The study documents young women's aspirations to become engineers and entrepreneurs, but notes that policy and resources must match their determination.

Across five regions of Côte d'Ivoire, a World Bank study has traced the full arc of exclusion that shapes young women's relationship with vocational training — from the family calculations that favor sons, to the hostile classrooms that punish those who persist, to the labor markets that refuse to honor what they have earned. The findings are not a portrait of indifference among women, but of indifference toward them. What emerges is a reminder that ambition, when systematically obstructed, becomes both a measure of injustice and a blueprint for repair.

  • Before a girl can even enroll, her path is narrowed by family economics, cultural conviction that technical trades belong to men, and a geography that clusters two-thirds of TVET schools in Abidjan, forcing rural students into dangerous living arrangements far from home.
  • Inside institutions, crumbling infrastructure, unsafe sanitation, peer harassment, and teacher coercion create a daily environment where survival competes directly with learning — and where reporting abuse often results in punishment rather than protection.
  • Pregnancy, financial exhaustion, and the invisible second shift of unpaid domestic labor are the leading forces pushing women out before completion, while schools offer expulsion rather than accommodation.
  • Graduates who do finish find employers redirecting their technical qualifications toward secretarial roles, and internships that are unpaid — accessible only to those who can already afford to wait.
  • Isolated bright spots — flexible schools, active mentorship programs, employers who seek out female graduates — prove the barriers are not natural law but policy failures that targeted intervention could dismantle.

In five regions across Côte d'Ivoire, World Bank researchers set out to understand why so few young women complete vocational and technical training. What they documented was not a lack of ambition, but a layered architecture of exclusion that begins before enrollment and outlasts graduation.

The obstacles compound from the start. Families treating education as a finite resource tend to invest in sons. Technical fields carry a cultural stigma that makes sending daughters into them feel like defeat. The enrollment process is opaque, especially for rural students, who must often leave home and live with host families — arrangements that can slide into exploitation or worse. More than a third of all TVET schools are concentrated in Abidjan, leaving most of the country without accessible options.

For those who do enroll, the institution itself becomes an obstacle course. Facilities are deteriorating, equipment outdated, classrooms overcrowded. Sanitation is inadequate — a particular hardship during menstruation. Girls report isolation, harassment from peers and teachers, and almost no female staff to turn to. Outside school, they carry a full second shift of domestic labor, often walking long distances on empty stomachs before returning home to more unpaid work. Many persist anyway, driven by individual teachers who believe in them or by their own refusal to confirm what their communities expect.
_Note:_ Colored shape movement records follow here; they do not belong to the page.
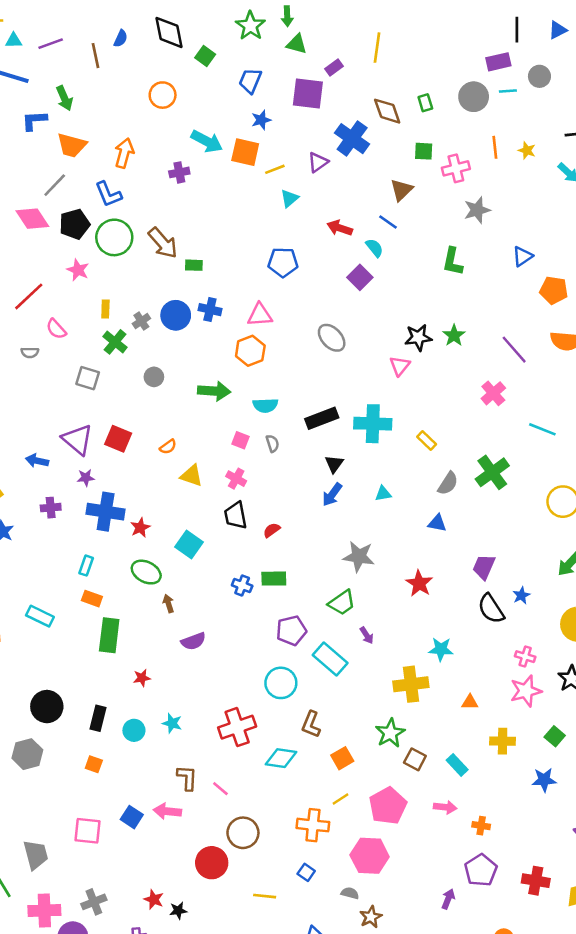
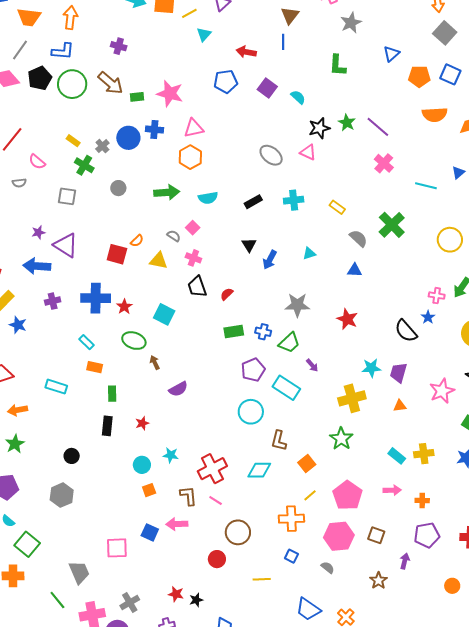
purple cross: (179, 172) -> (119, 46), moved, turned 35
blue L-shape: (108, 194) -> (63, 51), turned -55
blue line: (388, 222) -> (283, 42), turned 63
cyan semicircle: (375, 248) -> (298, 97), moved
blue pentagon: (283, 262) -> (226, 82), moved
pink star: (78, 270) -> (170, 94), moved, size x1.5
yellow rectangle: (105, 309) -> (73, 141), turned -48
gray ellipse: (332, 338) -> (271, 155), moved
purple line: (514, 350) -> (378, 127), moved
pink triangle: (400, 366) -> (308, 152), turned -36
black rectangle: (322, 418) -> (253, 202), size x0.7
cyan cross: (373, 424) -> (294, 200), size x0.7
red square: (118, 439) -> (117, 254), moved
pink square: (241, 440) -> (193, 228), turned 32
gray semicircle: (272, 443) -> (174, 236), moved, turned -32
blue arrow: (37, 461) -> (37, 266), size x1.5
black triangle: (334, 464) -> (249, 245), moved
purple star: (86, 478) -> (38, 232), moved
gray semicircle: (448, 483) -> (358, 238), turned -72
cyan rectangle: (86, 566) -> (87, 342), turned -56
purple trapezoid: (484, 567) -> (398, 373), moved
blue cross: (242, 586) -> (263, 332), moved
green rectangle: (109, 635) -> (112, 394), size x0.6
pink cross: (525, 657) -> (437, 296), moved
black circle: (47, 707) -> (72, 456), size x0.6
black rectangle: (98, 718) -> (107, 426), moved
red cross: (237, 727) -> (212, 469), moved
yellow cross: (503, 741) -> (424, 454), moved
brown square: (415, 759) -> (376, 535), moved
orange square: (94, 764) -> (149, 490), moved, turned -32
red circle: (212, 863) -> (217, 559), size x0.7
purple pentagon: (481, 870) -> (427, 535), turned 30
gray semicircle: (350, 893) -> (328, 567), turned 32
brown star: (371, 917) -> (378, 581), moved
Completion is where the system most visibly fails. Financial strain accumulates. Early pregnancy leads to expulsion rather than accommodation. Sexual coercion by teachers — with grades and humiliation used as leverage — is documented by multiple students, whose complaints were frequently dismissed or turned against them. Yet some women finished regardless, sustained by family support, part-time income, or the rare institution flexible enough to make space for their lives.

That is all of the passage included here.